Fabrizio explains the process of seduction: “A bird fly in the world and meet a potato…”
Pattatina: literally potatoes, child appropriate
Pussy (English): Italian mothers believe this to be child appropriate (“sounds so cute!”)
Da hole: Fabrizio believes this to be the superior option, appropriate for all ages
I have decided that my future estate shall henceforth be titled Pattatina Palazzio… or just Da Hole. Not sure. If the actual look and value of my future estate is to be taken into consideration, Da Hole is certainly more appropriate.
Saturday 27 June
Just booked a dirt-cheap flight to Copenhagen. Remember that ticket to Roskilde Festival?
Patricia is evidently not the last-minute type. Her immediate response was to ask, “What are you doing with your life? What are you running away from?” Well, Patricia, thank you for asking. I would say that for the moment I am traveling the world and rocking the fuck on. I am running away from my dysfunctional childhood-induced pathologies and my fear of commitment to the real world. Just kidding, I can’t say that in Italian.

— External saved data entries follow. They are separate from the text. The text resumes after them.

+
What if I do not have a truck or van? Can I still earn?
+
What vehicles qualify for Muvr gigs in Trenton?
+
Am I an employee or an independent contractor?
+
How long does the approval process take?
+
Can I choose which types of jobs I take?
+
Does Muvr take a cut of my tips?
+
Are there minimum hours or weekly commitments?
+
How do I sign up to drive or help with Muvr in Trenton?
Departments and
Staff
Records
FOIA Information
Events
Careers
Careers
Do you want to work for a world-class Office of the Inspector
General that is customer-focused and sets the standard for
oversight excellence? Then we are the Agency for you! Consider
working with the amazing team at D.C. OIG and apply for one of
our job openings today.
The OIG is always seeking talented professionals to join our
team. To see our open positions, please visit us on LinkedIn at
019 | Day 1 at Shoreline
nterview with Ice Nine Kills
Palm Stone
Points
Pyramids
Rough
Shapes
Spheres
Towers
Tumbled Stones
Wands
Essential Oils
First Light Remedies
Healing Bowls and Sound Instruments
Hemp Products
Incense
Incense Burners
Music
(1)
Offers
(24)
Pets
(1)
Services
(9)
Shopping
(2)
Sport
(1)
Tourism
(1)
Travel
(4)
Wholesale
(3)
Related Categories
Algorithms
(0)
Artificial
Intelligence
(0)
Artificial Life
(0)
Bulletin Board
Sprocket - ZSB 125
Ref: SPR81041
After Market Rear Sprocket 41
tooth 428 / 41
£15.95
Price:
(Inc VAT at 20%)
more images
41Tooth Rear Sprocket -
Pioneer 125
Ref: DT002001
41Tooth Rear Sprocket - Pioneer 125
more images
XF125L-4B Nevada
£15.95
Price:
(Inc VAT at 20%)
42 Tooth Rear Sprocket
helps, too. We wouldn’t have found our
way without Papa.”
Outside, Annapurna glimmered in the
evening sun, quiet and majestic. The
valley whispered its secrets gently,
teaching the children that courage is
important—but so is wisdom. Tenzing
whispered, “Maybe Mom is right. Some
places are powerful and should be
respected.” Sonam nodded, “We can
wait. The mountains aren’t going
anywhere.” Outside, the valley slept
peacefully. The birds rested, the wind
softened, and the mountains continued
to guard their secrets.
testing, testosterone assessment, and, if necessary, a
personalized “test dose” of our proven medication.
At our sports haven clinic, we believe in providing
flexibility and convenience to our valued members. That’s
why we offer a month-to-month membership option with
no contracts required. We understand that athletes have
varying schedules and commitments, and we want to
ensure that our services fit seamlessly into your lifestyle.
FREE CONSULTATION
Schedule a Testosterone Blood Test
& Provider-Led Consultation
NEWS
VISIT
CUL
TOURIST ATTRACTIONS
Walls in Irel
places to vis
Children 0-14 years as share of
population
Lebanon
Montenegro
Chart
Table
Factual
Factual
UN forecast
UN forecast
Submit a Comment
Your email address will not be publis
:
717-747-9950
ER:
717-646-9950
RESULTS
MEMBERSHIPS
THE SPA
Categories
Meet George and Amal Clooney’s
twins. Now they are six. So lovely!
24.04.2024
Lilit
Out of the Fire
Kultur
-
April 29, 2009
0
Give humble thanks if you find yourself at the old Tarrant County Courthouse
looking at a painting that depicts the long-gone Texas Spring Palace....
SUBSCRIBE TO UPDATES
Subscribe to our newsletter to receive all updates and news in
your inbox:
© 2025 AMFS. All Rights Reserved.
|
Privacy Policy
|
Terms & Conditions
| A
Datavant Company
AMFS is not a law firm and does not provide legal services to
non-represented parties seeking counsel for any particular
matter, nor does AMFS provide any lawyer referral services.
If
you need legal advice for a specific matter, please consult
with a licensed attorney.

Fabrizio wrote me a card that says, “WE CONTROL YOU EVERYWHERE.” He handed it to me and said “Remember, don’t make the gay with the ass of the other.”
Fabrizio gets it.
Monday 29 June
Spent the night hooliganizing the Milano Marpenza airport. My only shorts decided to blow out in the crotch. Have stitched up with dental floss.

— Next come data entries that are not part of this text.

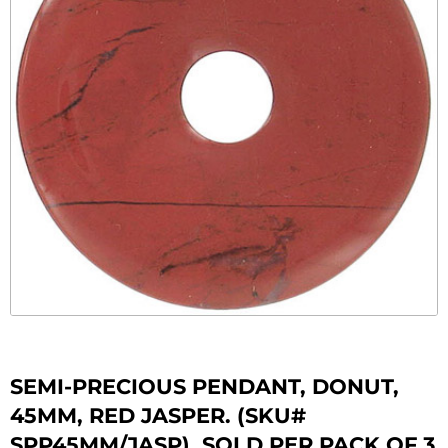
SEMI-PRECIOUS PENDANT, DONUT,
45MM, RED JASPER. (SKU#
SPP45MM/JASP). SOLD PER PACK OF 3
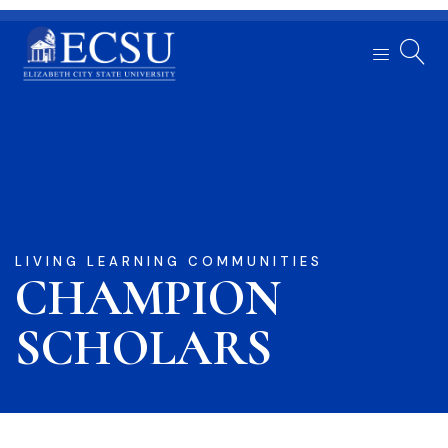
LIVING LEARNING COMMUNITIES
CHAMPION
SCHOLARS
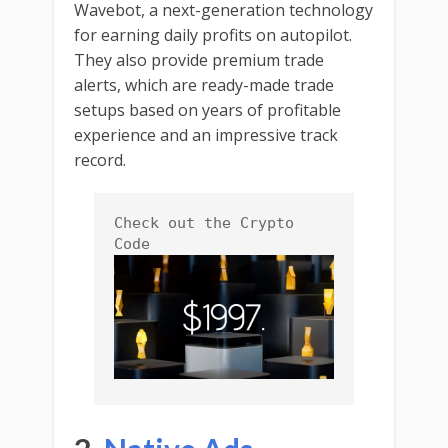
Wavebot, a next-generation technology
for earning daily profits on autopilot.
They also provide premium trade
alerts, which are ready-made trade
setups based on years of profitable
experience and an impressive track
record.
Check out the Crypto 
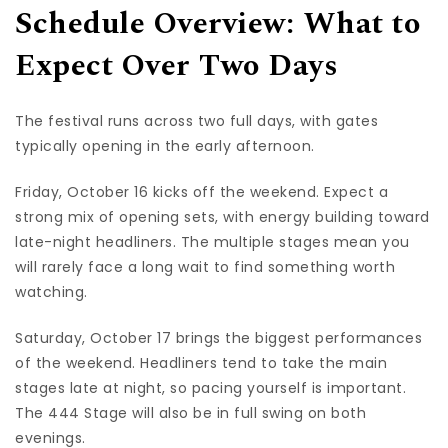
Schedule Overview: What to
Expect Over Two Days
The festival runs across two full days, with gates
typically opening in the early afternoon.
Friday, October 16 kicks off the weekend. Expect a
strong mix of opening sets, with energy building toward
late-night headliners. The multiple stages mean you
will rarely face a long wait to find something worth
watching.
Saturday, October 17 brings the biggest performances
of the weekend. Headliners tend to take the main
stages late at night, so pacing yourself is important.
The 444 Stage will also be in full swing on both
evenings.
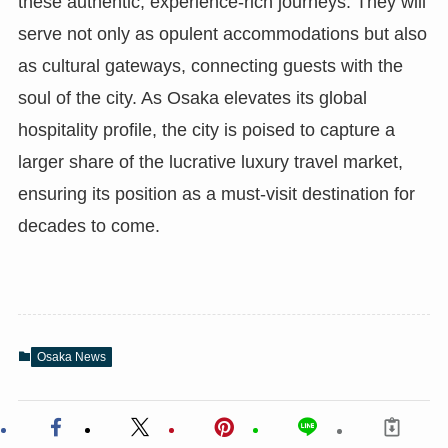
these authentic, experience-rich journeys. They will
serve not only as opulent accommodations but also
as cultural gateways, connecting guests with the
soul of the city. As Osaka elevates its global
hospitality profile, the city is poised to capture a
larger share of the lucrative luxury travel market,
ensuring its position as a must-visit destination for
decades to come.
Osaka News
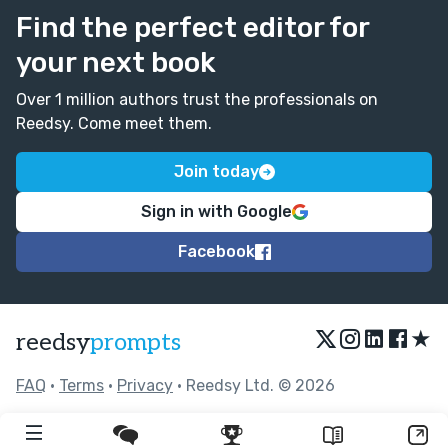
Find the perfect editor for
your next book
Over 1 million authors trust the professionals on
Reedsy. Come meet them.
Join today
Sign in with Google
Facebook
★
reedsy
prompts
FAQ
•
Terms
•
Privacy
• Reedsy Ltd. © 2026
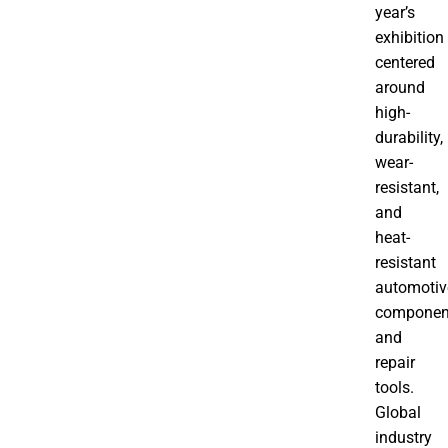
year’s
exhibition
centered
around
high-
durability,
wear-
resistant,
and
heat-
resistant
automotiv
componen
and
repair
tools.
Global
industry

Slept on the floor of a toilet, in my opinion a highly underrated place to sleep – dark, quiet, locking door AND private stall? Not to mention the toilet itself. I mean it’s basically a hotel.
Woke myself up twice on the floor shouting “Okay, everybody, time to go… time to go, come on guys…” believing wholeheartedly that I was wrangling a field full of children. When I rustled and the light flicked on, I realized rather hollowly that I was trying to rally my rucksack, perched on the toilet in my blurred-out line of vision. I’m gonna miss those little fuckers. A little bit.
Alright folks, I’d like to try and tell you about Dublin. I feel like I owe you at least that much. But I’m having trouble, see, because if Paris (or any city in France, really) is a nice classy woman exiting her limo and stepping delicately over a homeless man as she flits into a high-end cocktail bar, Dublin is a raw-legged tramp who just ditched the bill for a couple of pints eagerly pulling the homeless man into a taxi to get his pants off. The homeless man will happily be paying the fare.
In short, Dublin’s got the right idea about things.
But perhaps to kick off I should first mention Nice in the south of France, Nice which is bright shiny and gorgeous 364 days out of the year but rainy and ranging from 7 to 9 degrees Celsius with the wind chill on the day we were to pass through. Yet despite this frigidity the Mediterranean glowed pale turquoise under the grey of the sky and man, how that lady can beckon. Tourists and locals alike got their kicks watching as I clambered out of clothes and into blue water, air shocked from my lungs and the sky rumbling grey above, foolish girl again doing foolish thing but foolish girl hasn’t tasted saltwater since before she broke her spinal column and really couldn’t give a flying fuck about anything other than greeting the sea. Squeezing my frozen body back into skinny jeans while sticky with Mediterranean sea salt was more of a challenge, at which point one opportunistic middle-aged fellow up on the quay became notably fond of his camera. Casey held out a sweater and I struggled back into clothing while Elaine, bless her, kept busy shouting “YOU LIKE THAT, I SEE THAT YOU LIKE THAT” in loudly broken French.
Now, back to Dublin. The first thing you should know about Dublin is that Dublin loves you and it demands your love in return. Dublin is willing to work for it.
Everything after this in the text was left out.